Your goal: Print the data exactly as it appears, keeping every word.

Input for this task:

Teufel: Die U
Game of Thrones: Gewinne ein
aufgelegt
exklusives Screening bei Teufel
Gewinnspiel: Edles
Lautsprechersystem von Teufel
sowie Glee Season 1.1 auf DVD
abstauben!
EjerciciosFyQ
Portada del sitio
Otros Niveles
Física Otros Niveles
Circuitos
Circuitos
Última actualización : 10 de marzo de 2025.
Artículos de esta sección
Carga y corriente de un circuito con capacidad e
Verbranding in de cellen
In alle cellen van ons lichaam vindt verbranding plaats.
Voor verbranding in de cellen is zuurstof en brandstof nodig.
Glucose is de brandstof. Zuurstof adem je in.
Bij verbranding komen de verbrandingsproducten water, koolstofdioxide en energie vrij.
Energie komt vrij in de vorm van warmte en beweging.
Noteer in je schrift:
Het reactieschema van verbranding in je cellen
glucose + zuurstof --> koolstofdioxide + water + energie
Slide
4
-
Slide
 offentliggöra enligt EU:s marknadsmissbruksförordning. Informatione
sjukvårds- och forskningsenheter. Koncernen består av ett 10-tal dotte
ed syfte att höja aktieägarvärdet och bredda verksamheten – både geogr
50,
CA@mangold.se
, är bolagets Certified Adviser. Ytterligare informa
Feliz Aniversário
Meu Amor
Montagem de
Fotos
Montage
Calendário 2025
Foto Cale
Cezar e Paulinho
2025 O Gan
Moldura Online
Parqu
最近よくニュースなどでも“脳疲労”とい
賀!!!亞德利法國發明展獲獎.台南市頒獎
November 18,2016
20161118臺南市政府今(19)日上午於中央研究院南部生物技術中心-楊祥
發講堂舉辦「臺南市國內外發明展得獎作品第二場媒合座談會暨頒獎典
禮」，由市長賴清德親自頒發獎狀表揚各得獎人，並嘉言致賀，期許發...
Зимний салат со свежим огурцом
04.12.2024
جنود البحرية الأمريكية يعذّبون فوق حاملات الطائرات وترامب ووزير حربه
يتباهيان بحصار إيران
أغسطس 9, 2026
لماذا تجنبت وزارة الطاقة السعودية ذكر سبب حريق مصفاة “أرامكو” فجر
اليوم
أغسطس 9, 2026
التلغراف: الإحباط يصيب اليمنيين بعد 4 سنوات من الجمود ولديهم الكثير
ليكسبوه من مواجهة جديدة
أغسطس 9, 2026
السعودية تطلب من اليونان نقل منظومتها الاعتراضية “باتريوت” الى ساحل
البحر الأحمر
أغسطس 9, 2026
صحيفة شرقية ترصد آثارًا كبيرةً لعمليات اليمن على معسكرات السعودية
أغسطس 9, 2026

Response to the task:
Teufel: Die U
Game of Thrones: Gewinne ein
aufgelegt
exklusives Screening bei Teufel
Gewinnspiel: Edles
Lautsprechersystem von Teufel
sowie Glee Season 1.1 auf DVD
abstauben!
EjerciciosFyQ
Portada del sitio
Otros Niveles
Física Otros Niveles
Circuitos
Circuitos
Última actualización : 10 de marzo de 2025.
Artículos de esta sección
Carga y corriente de un circuito con capacidad e
Verbranding in de cellen
In alle cellen van ons lichaam vindt verbranding plaats.
Voor verbranding in de cellen is zuurstof en brandstof nodig.
Glucose is de brandstof. Zuurstof adem je in.
Bij verbranding komen de verbrandingsproducten water, koolstofdioxide en energie vrij.
Energie komt vrij in de vorm van warmte en beweging.
Noteer in je schrift:
Het reactieschema van verbranding in je cellen
glucose + zuurstof --> koolstofdioxide + water + energie
Slide
4
-
Slide
 offentliggöra enligt EU:s marknadsmissbruksförordning. Informatione
sjukvårds- och forskningsenheter. Koncernen består av ett 10-tal dotte
ed syfte att höja aktieägarvärdet och bredda verksamheten – både geogr
50,
CA@mangold.se
, är bolagets Certified Adviser. Ytterligare informa
Feliz Aniversário
Meu Amor
Montagem de
Fotos
Montage
Calendário 2025
Foto Cale
Cezar e Paulinho
2025 O Gan
Moldura Online
Parqu
最近よくニュースなどでも“脳疲労”とい
賀!!!亞德利法國發明展獲獎.台南市頒獎
November 18,2016
20161118臺南市政府今(19)日上午於中央研究院南部生物技術中心-楊祥
發講堂舉辦「臺南市國內外發明展得獎作品第二場媒合座談會暨頒獎典
禮」，由市長賴清德親自頒發獎狀表揚各得獎人，並嘉言致賀，期許發...
Зимний салат со свежим огурцом
04.12.2024
جنود البحرية الأمريكية يعذّبون فوق حاملات الطائرات وترامب ووزير حربه
يتباهيان بحصار إيران
أغسطس 9, 2026
لماذا تجنبت وزارة الطاقة السعودية ذكر سبب حريق مصفاة “أرامكو” فجر
اليوم
أغسطس 9, 2026
التلغراف: الإحباط يصيب اليمنيين بعد 4 سنوات من الجمود ولديهم الكثير
ليكسبوه من مواجهة جديدة
أغسطس 9, 2026
السعودية تطلب من اليونان نقل منظومتها الاعتراضية “باتريوت” الى ساحل
البحر الأحمر
أغسطس 9, 2026
صحيفة شرقية ترصد آثارًا كبيرةً لعمليات اليمن على معسكرات السعودية
أغسطس 9, 2026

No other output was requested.